The RBD contains two subdomains (Fig. 1): a core and an extended loop. The core is a five-stranded anti-parallel β sheet (β1 to β4 and β7), with three short connecting α helices (αA to αC). There are nine cysteines in the chymotryptic fragment. Disulfide bonds connect cysteines 323 to 348, 366 to 419, and 467 to 474. The remaining cysteines are disordered but two (378 and 511) are in the same neighborhood and could form a disulfide in the recombinant fragment, even if they have other partners in the intact S protein. The extended loop subdomain lies at one edge of the core; it presents a gently concave outer surface formed by a two-stranded β sheet (β5 and β6). The base of this concavity cradles the N-terminal helix of ACE2; a ridge to one side of it, which is reinforced by the Cys467–Cys474 disulfide bridge, contacts the loops between ACE2 helices α2 and α3; a ridge to the other side inserts between a short ACE2 helix (residues 329 to 333) and a β hairpin at ACE2 residue 353 (Fig. 1C). Residues 445 to 460 of the RBD anchor the entire receptor-binding loop to the core of the RBD. We refer to this loop (residues 424 to 494), which makes all the contacts with ACE2, as the receptor-binding motif (RBM).

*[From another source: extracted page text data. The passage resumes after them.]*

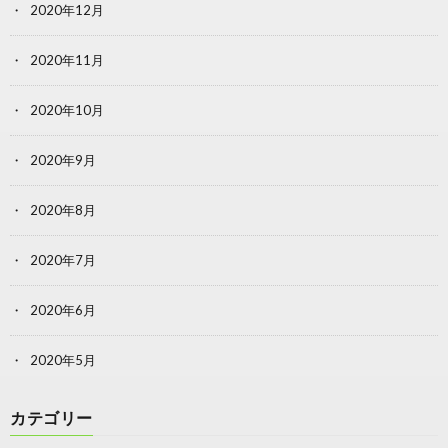
2020年12月
2020年11月
2020年10月
2020年9月
2020年8月
2020年7月
2020年6月
2020年5月
カテゴリー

The RBM surface is complementary to the receptor tip, with about 1700 Å2 of buried surface at the interface (Fig. 2A and fig. S2), consistent with their high affinity (dissociation constant Kd ∼ 10–8) (18, 21). A total of 18 residues of the receptor contact 14 residues of the viral spike protein (Table 1). Networks of hydrophilic interactions, which occur largely among amino acid side chains, predominate. Six RBM residues at this interface are tyrosines, which present both a polar hydroxyl group and a hydrophobic aromatic ring (Fig. 2B).

Fig. 2.

Features contributing to specific recognition of ACE2 by the SARS-CoV RBD. (A) Surface complementarity, Space-filling representation of ACE2 (in green), RBD (core structure in cyan and RBM in red), and the complex of ACE2 and RBD are shown. The complex buries 1700 Å2 at the binding interface. (B) Distribution of tyrosines (magenta) and cysteines (yellow) on the RBD. The RBM is particularly tyrosine-rich. The six tyrosines that contact ACE2 are accompanied by an asterisk. The three disulfide bonds link C323 to C348, C366 to C419, and C467 to C474; two are labeled, and the third is partly concealed by the lower corner of the β sheet.

Table 1.

Contacts between ACE2 and SARS-CoV RBD. Residues in ACE2 that contact the RBD are listed by their position (numbers across the top of each column) and by their single-letter identity (36) in the palm-civet, mouse, rat, and human receptors. The residues they contact in the structure described here and their position numbers in the spike proteins from human isolates are shown at the bottom of each column.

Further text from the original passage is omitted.